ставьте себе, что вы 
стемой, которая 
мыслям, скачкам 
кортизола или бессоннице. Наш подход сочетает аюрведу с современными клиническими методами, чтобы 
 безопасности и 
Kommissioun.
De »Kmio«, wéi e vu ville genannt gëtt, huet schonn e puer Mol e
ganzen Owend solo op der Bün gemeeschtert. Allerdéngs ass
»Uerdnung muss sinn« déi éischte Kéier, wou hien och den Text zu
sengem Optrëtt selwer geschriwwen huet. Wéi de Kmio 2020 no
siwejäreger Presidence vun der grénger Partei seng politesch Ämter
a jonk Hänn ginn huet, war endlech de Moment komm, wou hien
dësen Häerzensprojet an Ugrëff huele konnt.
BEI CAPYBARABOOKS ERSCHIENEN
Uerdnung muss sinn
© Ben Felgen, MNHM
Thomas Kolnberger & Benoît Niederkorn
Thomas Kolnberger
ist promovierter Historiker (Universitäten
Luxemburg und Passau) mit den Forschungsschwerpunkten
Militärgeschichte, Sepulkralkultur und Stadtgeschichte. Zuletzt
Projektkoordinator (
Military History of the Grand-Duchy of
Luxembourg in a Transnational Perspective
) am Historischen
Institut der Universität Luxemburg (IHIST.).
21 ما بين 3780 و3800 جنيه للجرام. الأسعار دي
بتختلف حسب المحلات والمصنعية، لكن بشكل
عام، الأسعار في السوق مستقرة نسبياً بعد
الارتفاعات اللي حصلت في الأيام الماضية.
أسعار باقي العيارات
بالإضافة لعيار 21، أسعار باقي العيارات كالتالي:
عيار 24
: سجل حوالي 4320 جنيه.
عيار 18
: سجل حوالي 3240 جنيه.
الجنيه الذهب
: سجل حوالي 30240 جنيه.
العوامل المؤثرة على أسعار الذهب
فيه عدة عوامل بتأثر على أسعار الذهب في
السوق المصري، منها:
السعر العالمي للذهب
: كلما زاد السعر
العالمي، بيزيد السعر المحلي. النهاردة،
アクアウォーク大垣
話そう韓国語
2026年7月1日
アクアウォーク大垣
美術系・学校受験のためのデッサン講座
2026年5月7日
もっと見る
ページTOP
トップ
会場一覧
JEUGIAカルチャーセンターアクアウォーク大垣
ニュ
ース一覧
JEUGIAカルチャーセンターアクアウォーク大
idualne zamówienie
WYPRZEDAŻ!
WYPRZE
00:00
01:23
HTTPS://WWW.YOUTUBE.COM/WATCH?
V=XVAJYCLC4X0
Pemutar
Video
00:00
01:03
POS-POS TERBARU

++++

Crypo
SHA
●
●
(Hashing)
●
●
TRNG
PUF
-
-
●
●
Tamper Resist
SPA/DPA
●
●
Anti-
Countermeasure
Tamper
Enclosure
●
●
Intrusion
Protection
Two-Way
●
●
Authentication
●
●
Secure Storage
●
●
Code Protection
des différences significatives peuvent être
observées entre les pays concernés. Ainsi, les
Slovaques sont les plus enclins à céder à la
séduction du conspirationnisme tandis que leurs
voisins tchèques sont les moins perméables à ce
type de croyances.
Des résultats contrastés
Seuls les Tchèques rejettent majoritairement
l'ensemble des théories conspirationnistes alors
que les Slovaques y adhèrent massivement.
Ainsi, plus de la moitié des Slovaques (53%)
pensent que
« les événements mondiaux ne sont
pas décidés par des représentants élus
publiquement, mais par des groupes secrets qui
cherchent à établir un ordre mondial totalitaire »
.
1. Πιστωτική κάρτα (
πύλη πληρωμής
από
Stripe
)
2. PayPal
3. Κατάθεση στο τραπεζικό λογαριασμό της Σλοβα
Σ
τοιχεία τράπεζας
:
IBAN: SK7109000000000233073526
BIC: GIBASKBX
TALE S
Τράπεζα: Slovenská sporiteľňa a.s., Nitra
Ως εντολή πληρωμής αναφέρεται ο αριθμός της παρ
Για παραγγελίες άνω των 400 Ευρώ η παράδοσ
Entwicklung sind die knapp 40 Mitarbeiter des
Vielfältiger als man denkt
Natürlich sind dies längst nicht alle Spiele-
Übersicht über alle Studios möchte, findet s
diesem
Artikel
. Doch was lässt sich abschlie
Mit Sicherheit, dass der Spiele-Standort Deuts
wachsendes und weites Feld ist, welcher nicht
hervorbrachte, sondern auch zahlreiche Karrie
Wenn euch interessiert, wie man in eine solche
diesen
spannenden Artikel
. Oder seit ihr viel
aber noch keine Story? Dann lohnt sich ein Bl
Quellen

++++

• [EXERCISE] Out of the entries above, write out only the lines between the line holding "séduction du conspirationnisme" and the line holding "pas décidés par des représentants élus", inclusive, each exactly as given.

• [RESPONSE BOX]
séduction du conspirationnisme tandis que leurs
voisins tchèques sont les moins perméables à ce
type de croyances.
Des résultats contrastés
Seuls les Tchèques rejettent majoritairement
l'ensemble des théories conspirationnistes alors
que les Slovaques y adhèrent massivement.
Ainsi, plus de la moitié des Slovaques (53%)
pensent que
« les événements mondiaux ne sont
pas décidés par des représentants élus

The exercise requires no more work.